All’ideale della continuità, che è l’ideale volgare della scienza, e si basa sulla presunzione di impadronirsi della verità abbracciando il tutto enciclopedico delle conoscenze, Benjamin contrappone l’ideale della discontinuità, che si ispira alla costituzione stessa del mondo delle idee, che è contrassegnato da una particolare struttura discontinua. Ogni idea è un sole che si rapporta con ogni altra in termini inevitabilmente discontinui. Se la filosofia vuole realmente essere un’esposizione mimetica delle idee, cioè una descrizione rappresentativa del loro mondo, essa deve accogliere in sé un’analoga discontinuità. Le idee sono una virtuale coordinazione oggettiva dei fenomeni o, piuttosto, dei loro elementi. Sussumere i fenomeni sotto di sé, classificarli entro una rete rappresentativa prodotta ad hoc è compito del concetto, non dell’idea.

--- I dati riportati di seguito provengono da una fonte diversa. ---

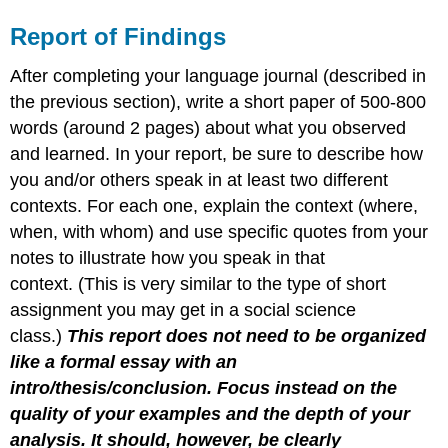
Report of Findings
After completing your language journal (described in
the previous section), write a short paper of 500-800
words (around 2 pages) about what you observed
and learned. In your report, be sure to describe how
you and/or others speak in at least two different
contexts. For each one, explain the context (where,
when, with whom) and use specific quotes from your
notes to illustrate how you speak in that
context. (This is very similar to the type of short
assignment you may get in a social science
class.)
This report does not need to be organized
like a formal essay with an
intro/thesis/conclusion. Focus instead on the
quality of your examples and the depth of your
analysis. It should, however, be clearly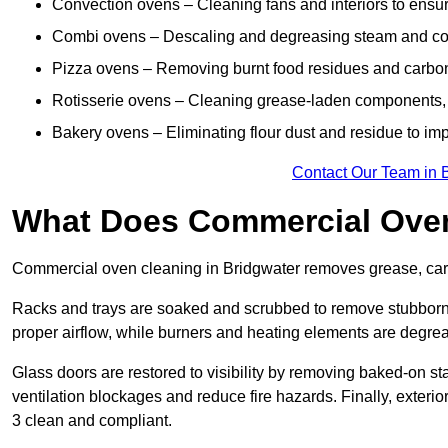
Convection ovens – Cleaning fans and interiors to ensur
Combi ovens – Descaling and degreasing steam and c
Pizza ovens – Removing burnt food residues and carbon b
Rotisserie ovens – Cleaning grease-laden components, 
Bakery ovens – Eliminating flour dust and residue to im
Contact Our Team in 
What Does Commercial Oven
Commercial oven cleaning in Bridgwater removes grease, carbo
Racks and trays are soaked and scrubbed to remove stubborn 
proper airflow, while burners and heating elements are degrea
Glass doors are restored to visibility by removing baked-on st
ventilation blockages and reduce fire hazards. Finally, exterio
3 clean and compliant.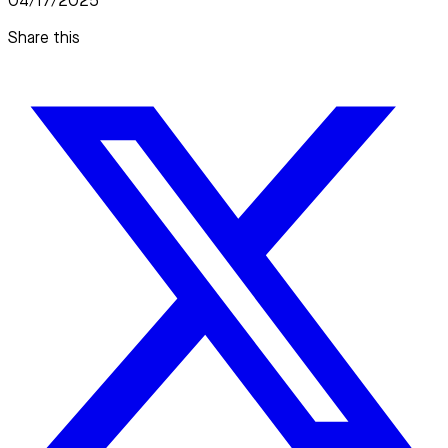
04/17/2025
Share this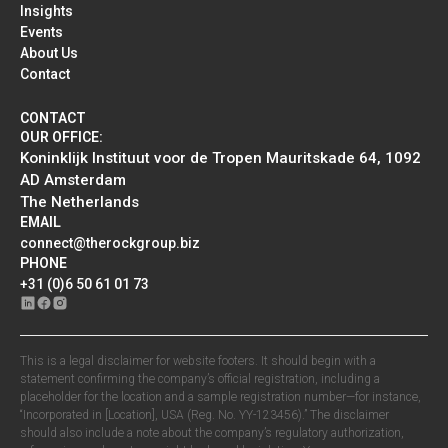
Insights
Events
About Us
Contact
CONTACT
OUR OFFICE:
Koninklijk Instituut voor de Tropen Mauritskade 64, 1092
AD Amsterdam
The Netherlands
EMAIL
connect@therockgroup.biz
PHONE
+31 (0)6 50 61 01 73
This is a legal disclaimer for website footers. It should begin with a
statement confirming the company’s official registration, including a
placeholder for the location and a sample registration number—for instance,
“Incorporated in [Location], USA (Reg. No. YY-123456).” The disclaimer
should also include a note about the company’s regulatory authorization,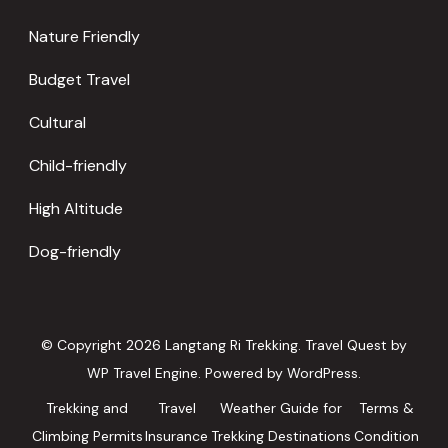
Nature Friendly
Budget Travel
Cultural
Child-friendly
High Altitude
Dog-friendly
© Copyright 2026
Langtang Ri Trekking
.
Travel Quest by
WP Travel Engine.
Powered by
WordPress
.
Trekking and
Travel
Weather Guide for
Terms &
Climbing Permits
Insurance
Trekking Destinations
Condition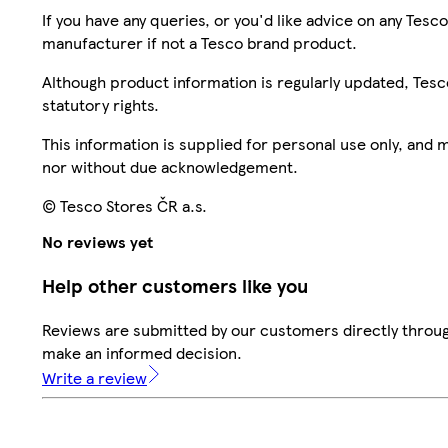
If you have any queries, or you'd like advice on any Te
manufacturer if not a Tesco brand product.
Although product information is regularly updated, Tesco 
statutory rights.
This information is supplied for personal use only, and
nor without due acknowledgement.
© Tesco Stores ČR a.s.
No reviews yet
Help other customers like you
Reviews are submitted by our customers directly throug
make an informed decision.
Write a review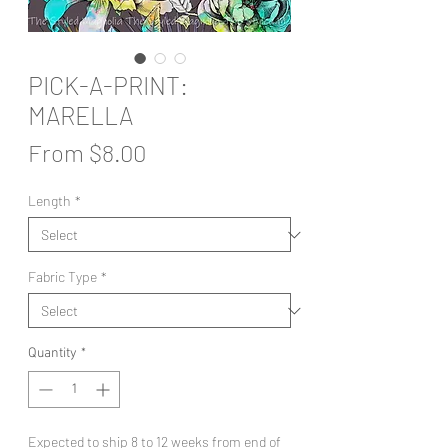
PICK-A-PRINT:
MARELLA
Sale
From
$8.00
Price
Length
*
Fabric Type
*
Quantity
*
Expected to ship 8 to 12 weeks from end of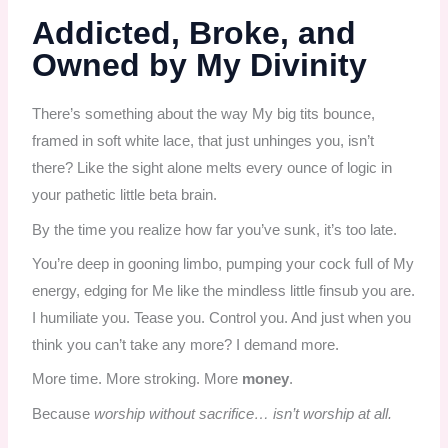
Addicted, Broke, and
Owned by My Divinity
There’s something about the way My big tits bounce,
framed in soft white lace, that just unhinges you, isn’t
there? Like the sight alone melts every ounce of logic in
your pathetic little beta brain.
By the time you realize how far you’ve sunk, it’s too late.
You’re deep in gooning limbo, pumping your cock full of My
energy, edging for Me like the mindless little finsub you are.
I humiliate you. Tease you. Control you. And just when you
think you can’t take any more? I demand more.
More time. More stroking. More
money
.
Because
worship without sacrifice… isn’t worship at all.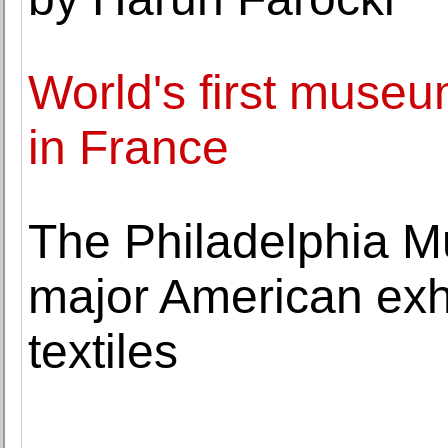
World's first museu
in France
The Philadelphia Mu
major American exhi
textiles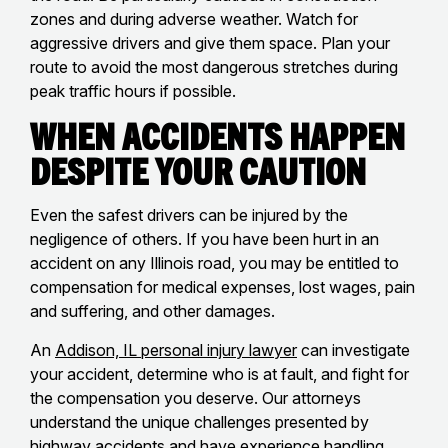
zones and during adverse weather. Watch for
aggressive drivers and give them space. Plan your
route to avoid the most dangerous stretches during
peak traffic hours if possible.
When Accidents Happen
Despite Your Caution
Even the safest drivers can be injured by the
negligence of others. If you have been hurt in an
accident on any Illinois road, you may be entitled to
compensation for medical expenses, lost wages, pain
and suffering, and other damages.
An
Addison, IL personal injury lawyer
can investigate
your accident, determine who is at fault, and fight for
the compensation you deserve. Our attorneys
understand the unique challenges presented by
highway accidents and have experience handling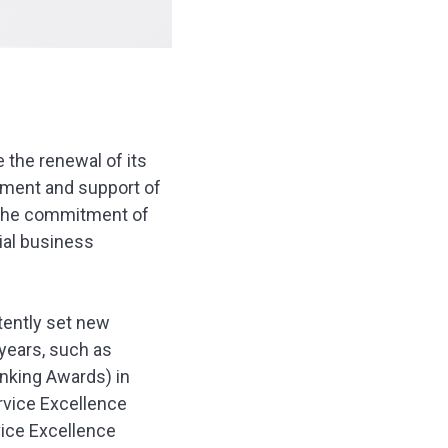
 the renewal of its
ment and support of
 the commitment of
ial business
tently set new
years, such as
nking Awards) in
rvice Excellence
vice Excellence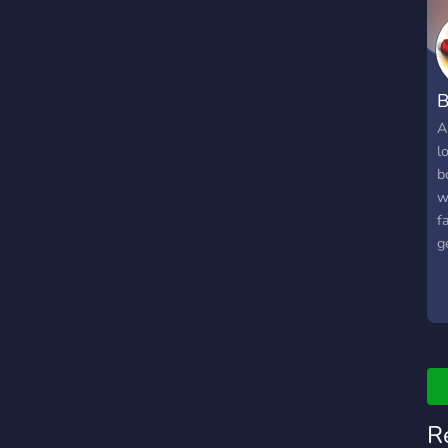
B
A
l
b
w
f
g
p
t
w
R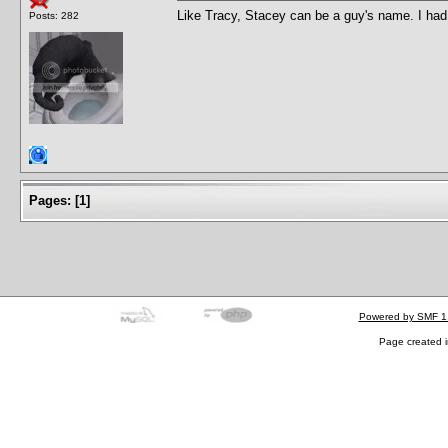
Like Tracy, Stacey can be a guy's name. I ha
Posts: 282
Pages:
[
1
]
Powered by SMF 1
Page created i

Le idee intrattengono con le cose un rapporto simile a quello che c’è fra le figure delle costellazioni e le stelle: non sono, quindi, né concetti né leggi delle cose. Come nella costellazione visibile dei tratti di un volto, il carattere invisibile – che ne è coordinazione oggettiva – mantenendo tuttavia la sua invisibilità, acquista una fisionomia visibile e diviene passionalità, espansività, sensibilità, ecc., così, in quanto oggettiva coordinazione di alcune fra le molte stelle del firmamento, la figura della costellazione, pur mantenendo la sua effettiva invisibilità, acquista, per chi è in grado di coglierla – cioè di leggere la scrittura del cielo – una sua fisionomia visibile: diviene scorpione, bilancia, ecc.. Lette come punti entro simili figure puramente virtuali, le stelle – gli elementi fenomenici – vengono spostate dai loro contesti reali e trasposte in un contesto – la costellazione, che per quanto direttamente invisibile, le rappresenta intensivamente, facendo sì che esse diventino ben più che semplici stelle, siano, cioè, salvate.